Julie Campoli and aerial photographer Alex S. MacLean joined forces with the Lincoln Institute of Land Policy to create a full-color, richly illustrated book to help planners, designers, public officials, and citizens better understand, and better communicate to others, the concept of density as it applies to the residential environment.
Visualizing Density includes an essay on the density challenge facing the United States, an illustrated manual on planning and designing for “good” density, and a catalog of more than 250 diverse neighborhoods across the country, noting density in housing units per acre for each site. Four photographs of each location are included—close-up, context, neighborhood, and plan views—to provide an impartial and comparative view of the many ways to design neighborhoods.
Named one of the top 100 "Best Books on City-making Ever Written" and a top ten book of 2008 by PLANetizen online journal: “This vivid and visual book is one of the essential guides to understanding the concept of density.It provides aerial photos and street pattern maps for the entire range of housing density in America – from 0.2 units per acre in Beverly Hills to nearly 300 units per acre in New York City. In this book version of the 2007 Planetizen Top Website Visualizing Density, Campoli presents accurate descriptions of density and land use patterns in the United States, and offers the stepping stones to planning and designing for a society of greater density. MacLean’s beautiful and varied aerial photography gives an impressive view of hundreds of parts of the country and, at the same time, a disturbing look at the wasteful development pattern that has persevered in the U.S. for decades.”

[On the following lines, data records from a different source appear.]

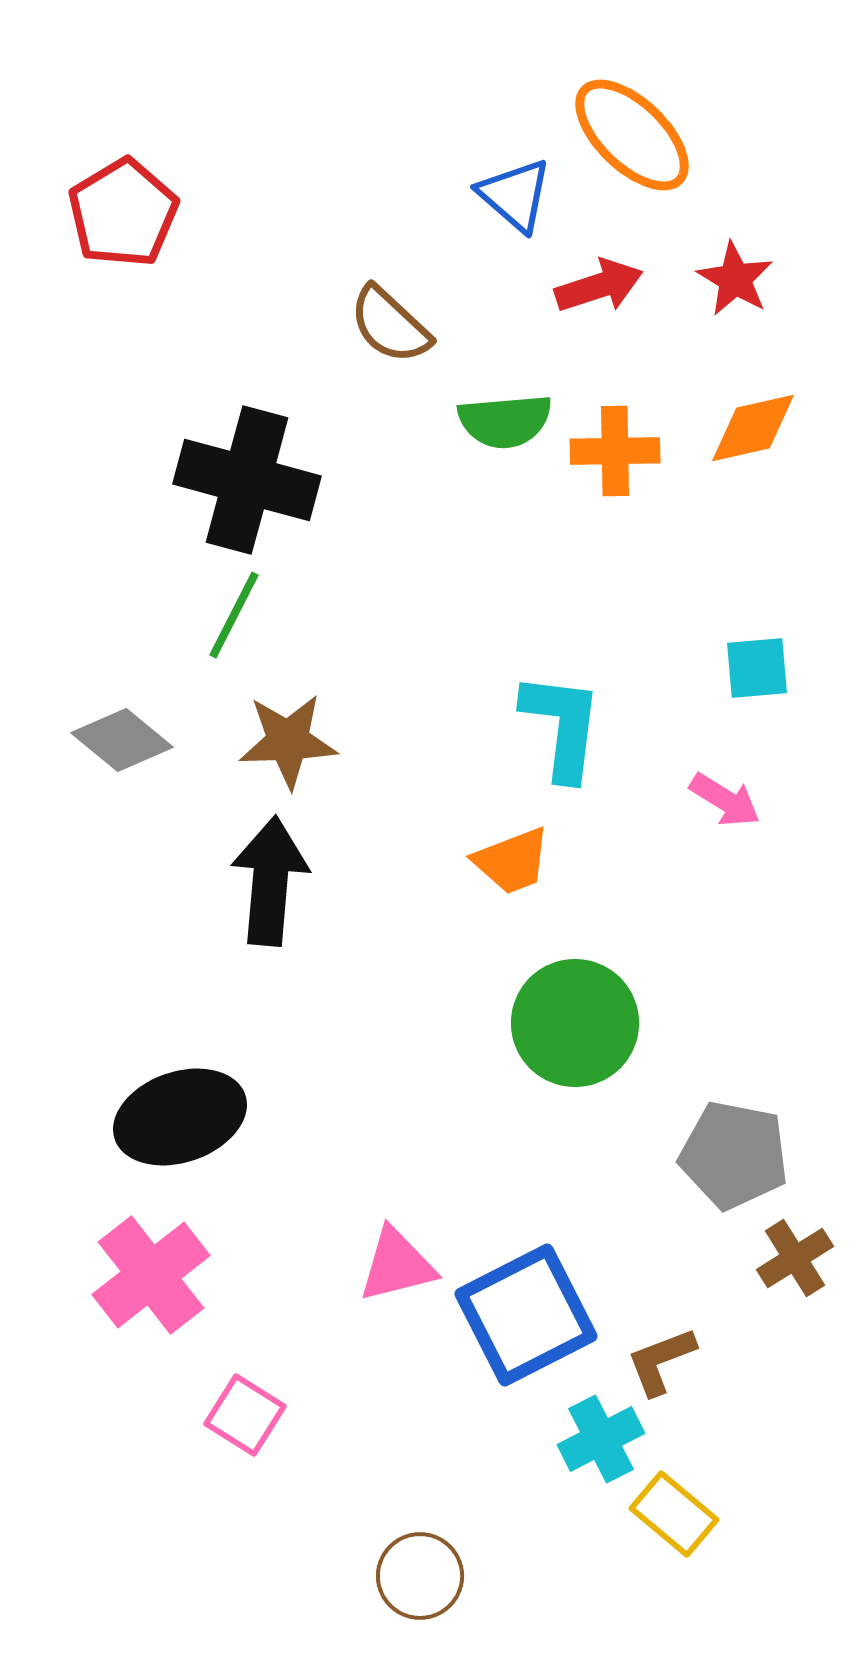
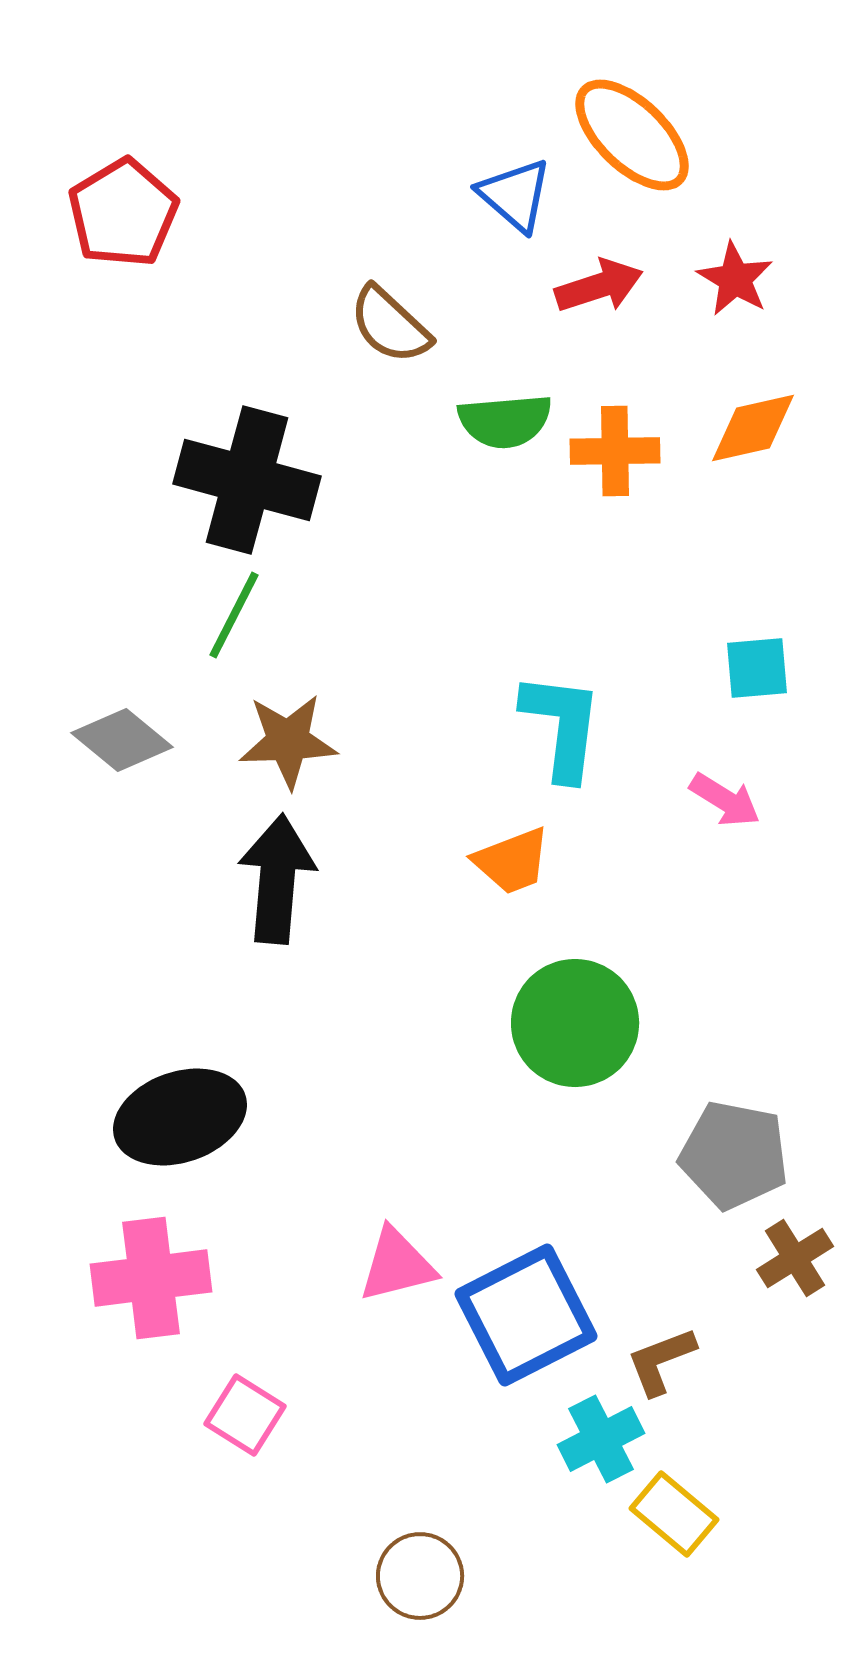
black arrow: moved 7 px right, 2 px up
pink cross: moved 3 px down; rotated 31 degrees clockwise
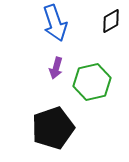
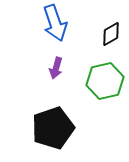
black diamond: moved 13 px down
green hexagon: moved 13 px right, 1 px up
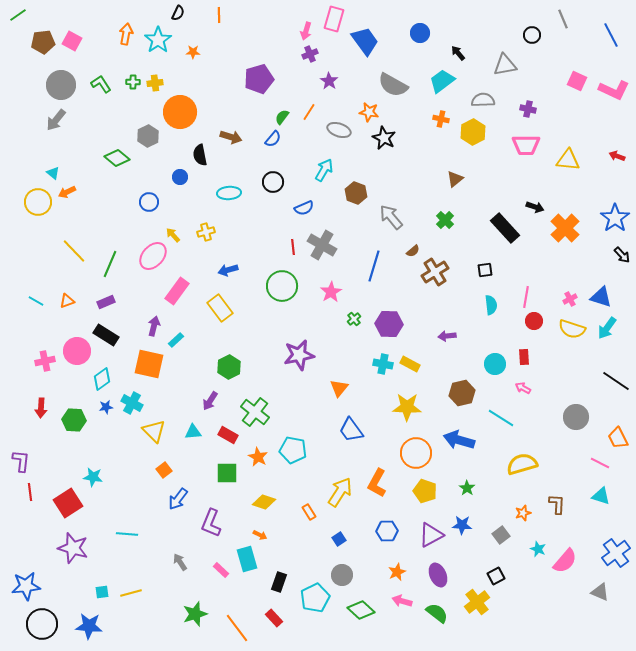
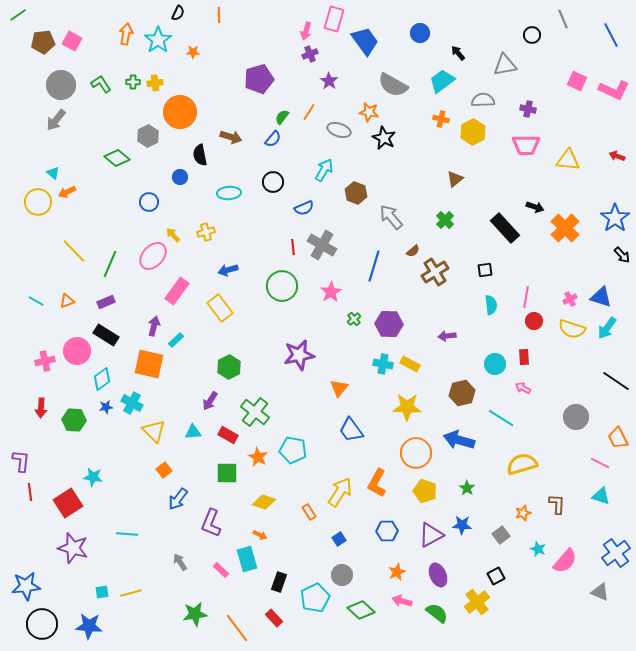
green star at (195, 614): rotated 10 degrees clockwise
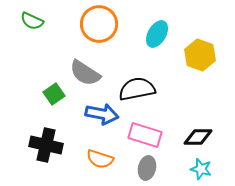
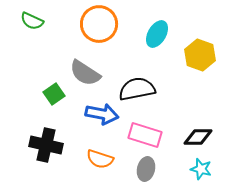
gray ellipse: moved 1 px left, 1 px down
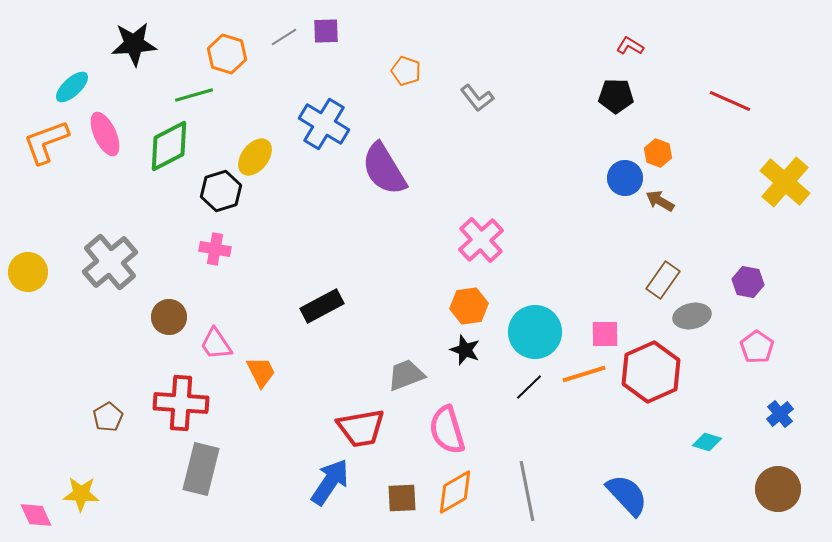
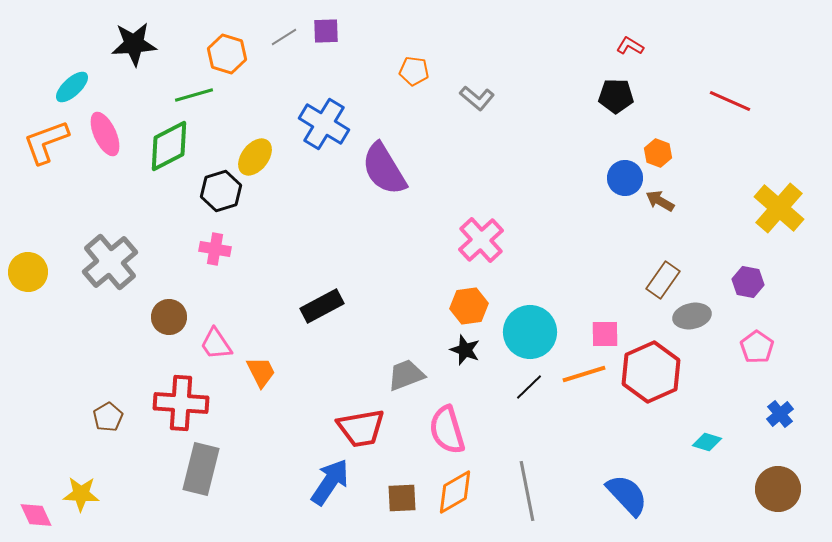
orange pentagon at (406, 71): moved 8 px right; rotated 12 degrees counterclockwise
gray L-shape at (477, 98): rotated 12 degrees counterclockwise
yellow cross at (785, 182): moved 6 px left, 26 px down
cyan circle at (535, 332): moved 5 px left
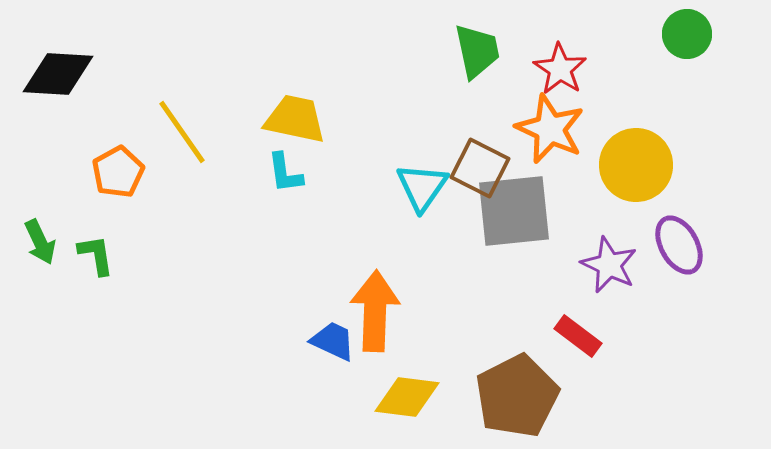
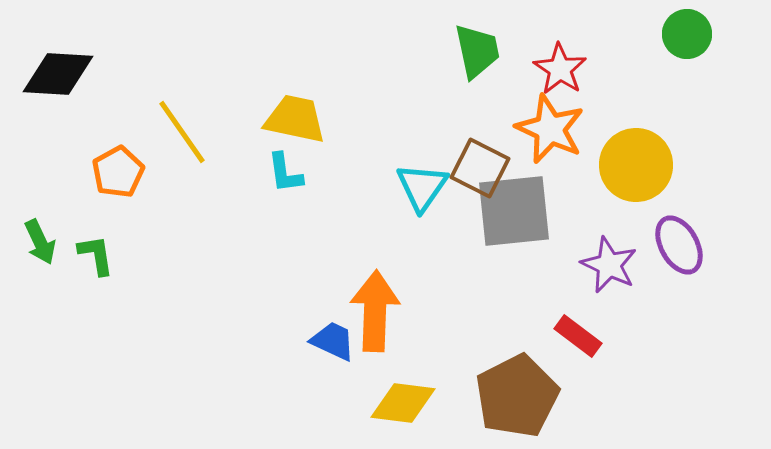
yellow diamond: moved 4 px left, 6 px down
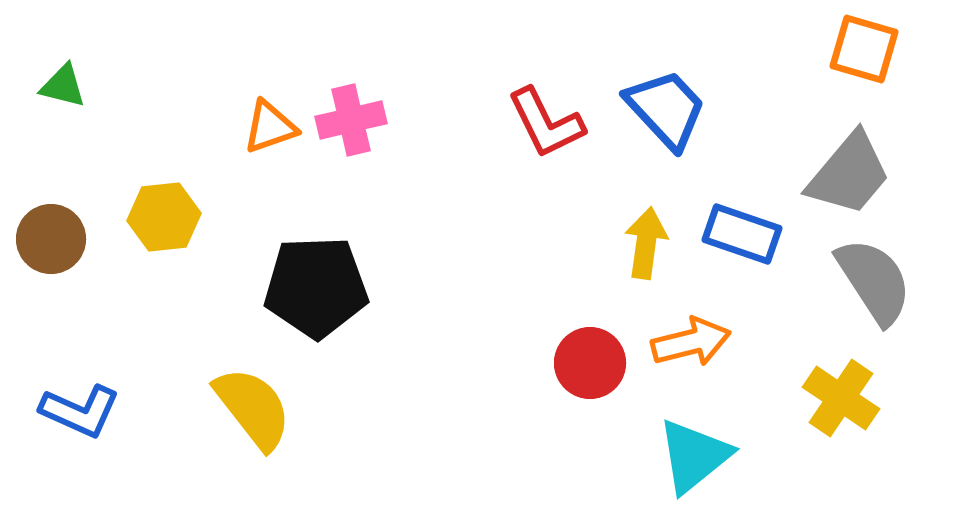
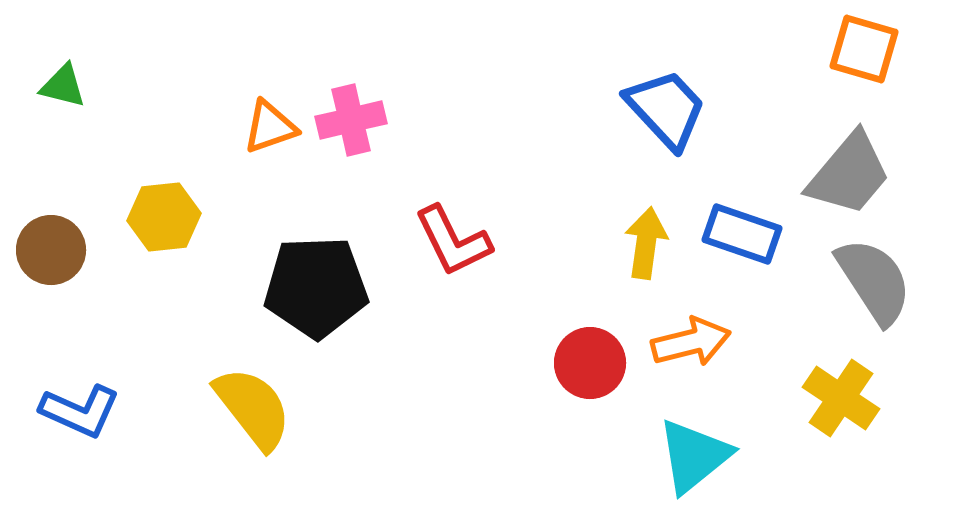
red L-shape: moved 93 px left, 118 px down
brown circle: moved 11 px down
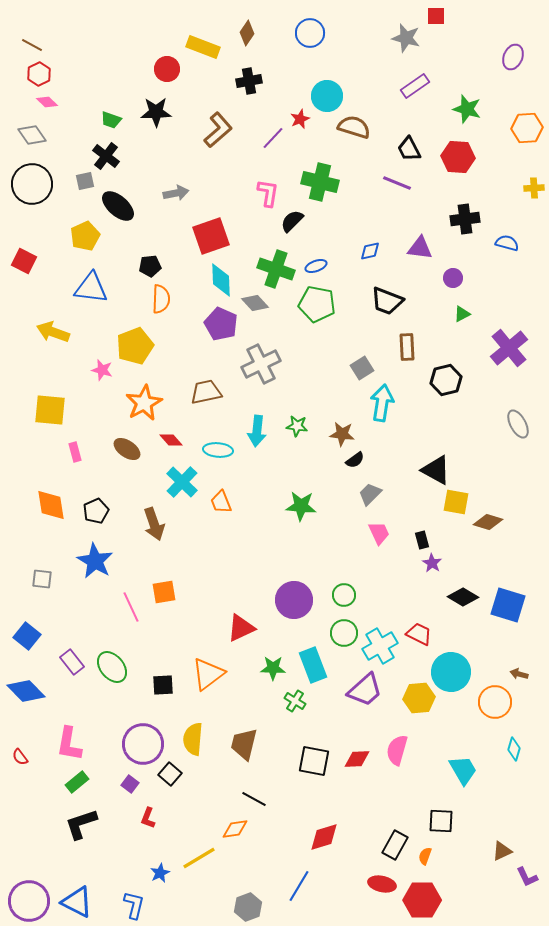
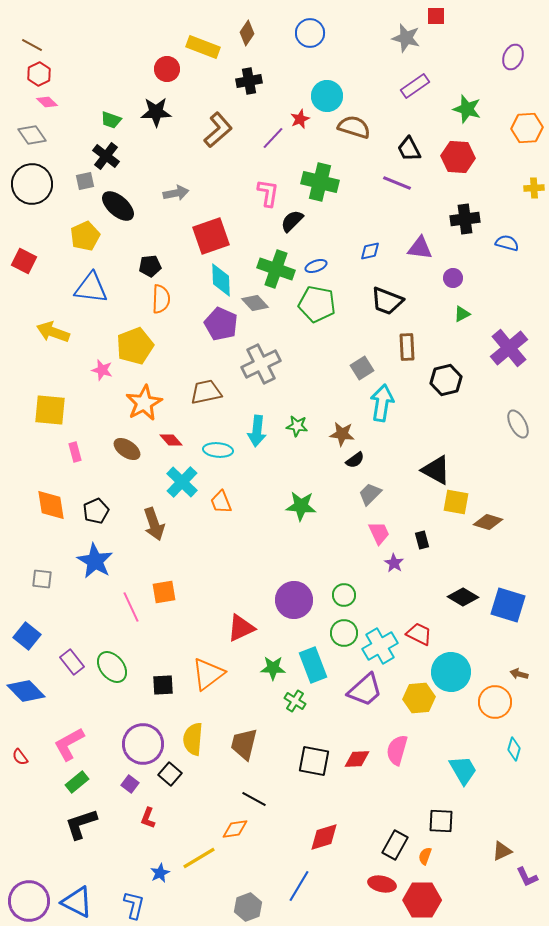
purple star at (432, 563): moved 38 px left
pink L-shape at (69, 744): rotated 51 degrees clockwise
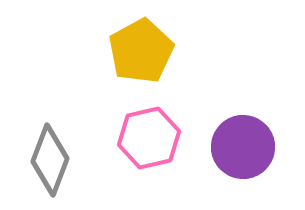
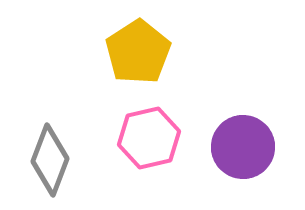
yellow pentagon: moved 3 px left, 1 px down; rotated 4 degrees counterclockwise
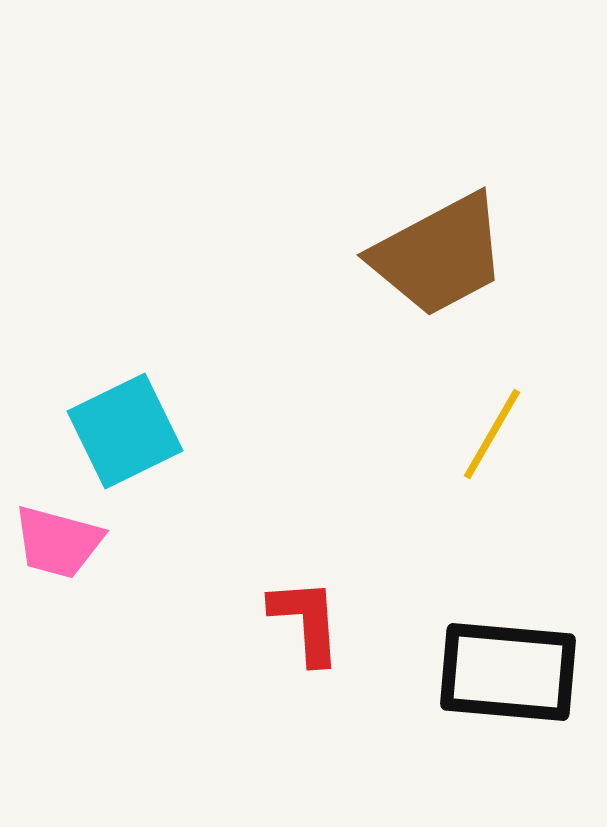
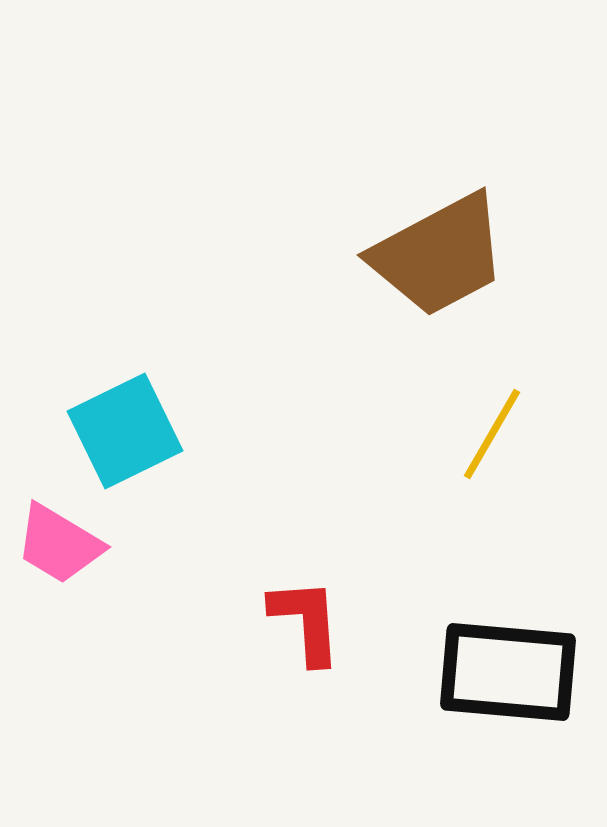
pink trapezoid: moved 1 px right, 2 px down; rotated 16 degrees clockwise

Also named an Outstanding Academic Title of 2007 by Choice magazine. This prestigious designation includes 646 books and electronic resources chosen by the Choice editorial staff from among more than 7,000 titles reviewed that year by the magazine, the official publication of the Association of College and Research Libraries, a division of the American Library Association. In making the selection of titles, the magazine’s editors consider overall excellence in presentation and scholarship; importance relative to other literature in the field; distinction as a first treatment of a subject; originality; and value to undergraduates and undergraduate library collections.